» Extracted records
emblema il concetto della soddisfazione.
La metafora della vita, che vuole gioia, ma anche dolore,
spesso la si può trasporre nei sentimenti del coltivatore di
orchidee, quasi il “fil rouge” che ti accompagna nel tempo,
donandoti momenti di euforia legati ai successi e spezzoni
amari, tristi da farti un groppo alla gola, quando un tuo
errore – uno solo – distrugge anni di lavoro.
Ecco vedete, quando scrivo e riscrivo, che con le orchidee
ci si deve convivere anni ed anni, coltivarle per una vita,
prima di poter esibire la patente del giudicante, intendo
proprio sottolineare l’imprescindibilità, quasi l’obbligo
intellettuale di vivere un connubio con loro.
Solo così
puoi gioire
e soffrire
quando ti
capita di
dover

» Required work
Take the line that contains "prima di poter" and each line after it down to the last of the records, and retype them exactly; add nothing else.

» Answer space
prima di poter esibire la patente del giudicante, intendo
proprio sottolineare l’imprescindibilità, quasi l’obbligo
intellettuale di vivere un connubio con loro.
Solo così
puoi gioire
e soffrire
quando ti
capita di
dover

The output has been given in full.